» Exercise requirements
Produce a faithful copy of every record below, without the pictures.

» Exercise material
>>>

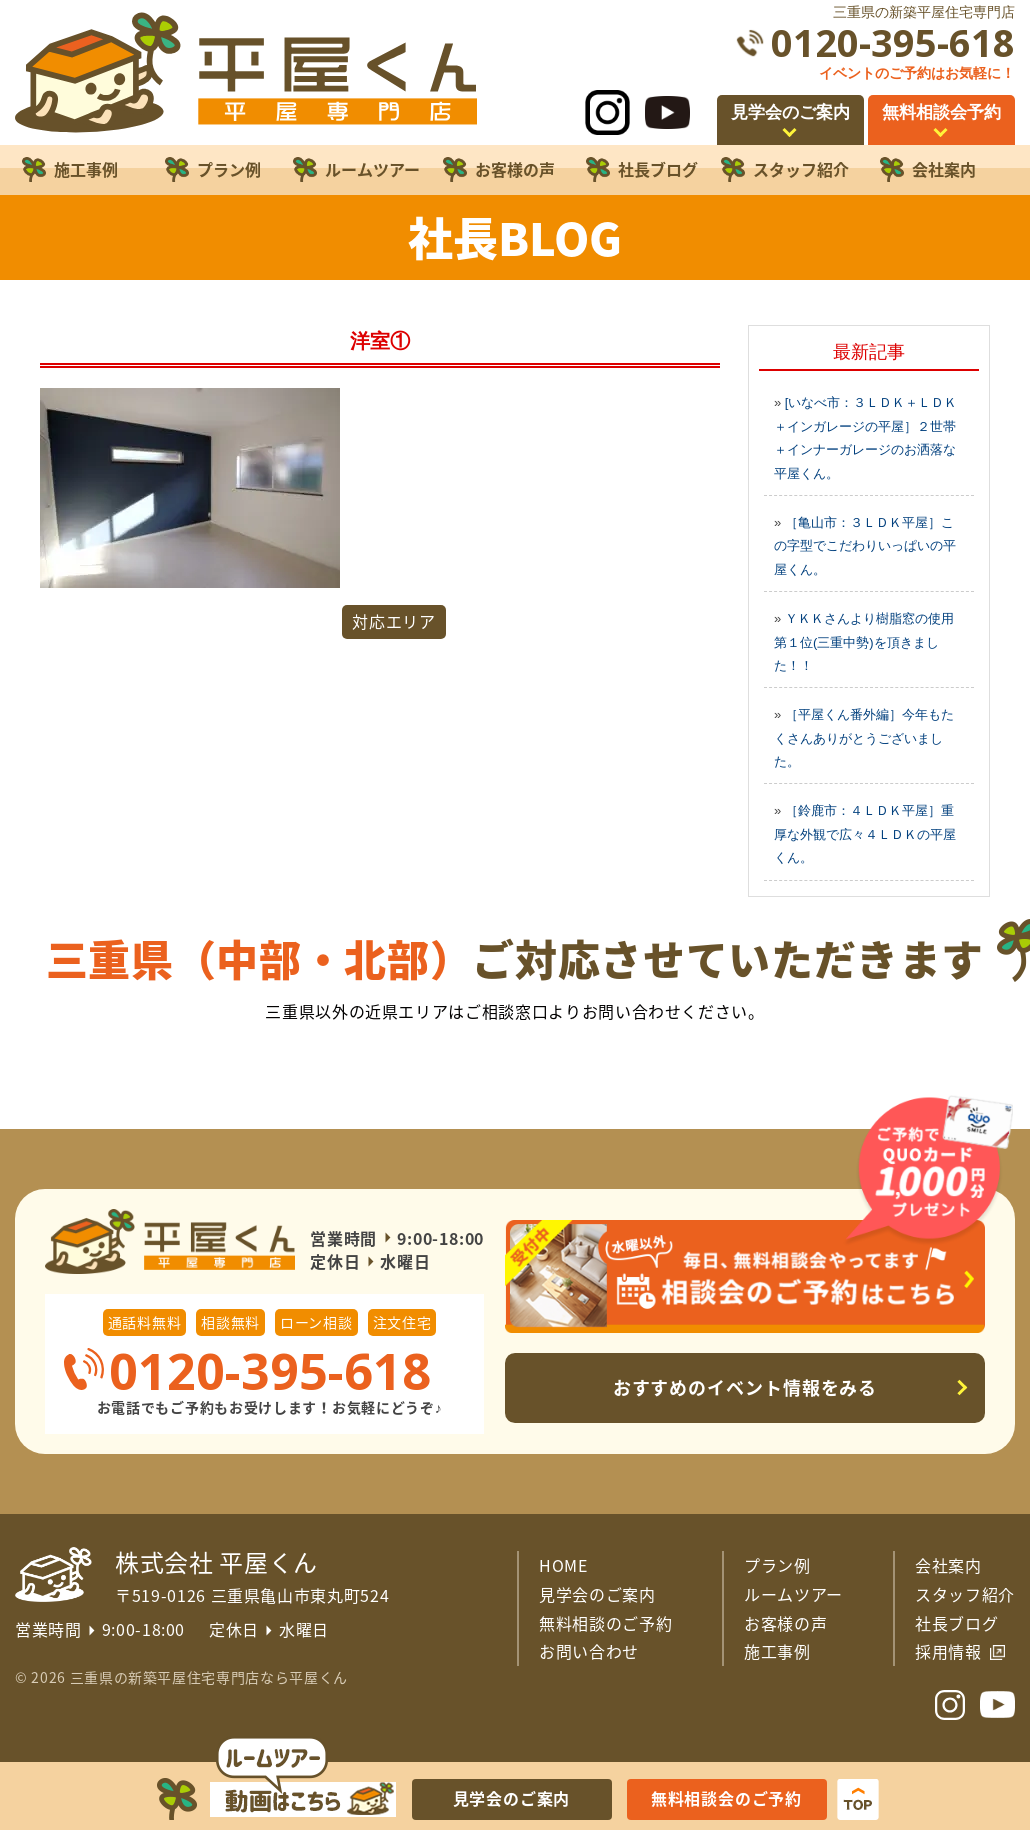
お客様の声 (785, 1623)
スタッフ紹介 (965, 1594)
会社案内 (948, 1565)
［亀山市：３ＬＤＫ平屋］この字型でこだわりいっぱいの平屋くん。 (865, 546)
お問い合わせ (589, 1651)
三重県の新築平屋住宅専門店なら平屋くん (209, 1677)
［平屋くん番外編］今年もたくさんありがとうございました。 (864, 738)
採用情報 (948, 1651)
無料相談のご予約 (605, 1623)
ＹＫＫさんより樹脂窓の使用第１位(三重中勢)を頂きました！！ (864, 642)
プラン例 (777, 1565)
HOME (563, 1565)
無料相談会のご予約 (726, 1798)
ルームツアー (793, 1594)
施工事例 (777, 1651)
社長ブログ (956, 1623)
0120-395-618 (893, 42)
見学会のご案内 (597, 1594)
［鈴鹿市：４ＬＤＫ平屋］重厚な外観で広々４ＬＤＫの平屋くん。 (865, 834)
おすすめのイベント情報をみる (745, 1387)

<<<

» Result of the task
お客様の声 (785, 1623)
スタッフ紹介 (965, 1594)
会社案内 (948, 1565)
［亀山市：３ＬＤＫ平屋］この字型でこだわりいっぱいの平屋くん。 (865, 546)
お問い合わせ (589, 1651)
三重県の新築平屋住宅専門店なら平屋くん (209, 1677)
［平屋くん番外編］今年もたくさんありがとうございました。 (864, 738)
採用情報 (948, 1651)
無料相談のご予約 (605, 1623)
ＹＫＫさんより樹脂窓の使用第１位(三重中勢)を頂きました！！ (864, 642)
プラン例 (777, 1565)
HOME (563, 1565)
無料相談会のご予約 (726, 1798)
ルームツアー (793, 1594)
施工事例 (777, 1651)
社長ブログ (956, 1623)
0120-395-618 (893, 42)
見学会のご案内 (597, 1594)
［鈴鹿市：４ＬＤＫ平屋］重厚な外観で広々４ＬＤＫの平屋くん。 (865, 834)
おすすめのイベント情報をみる (745, 1387)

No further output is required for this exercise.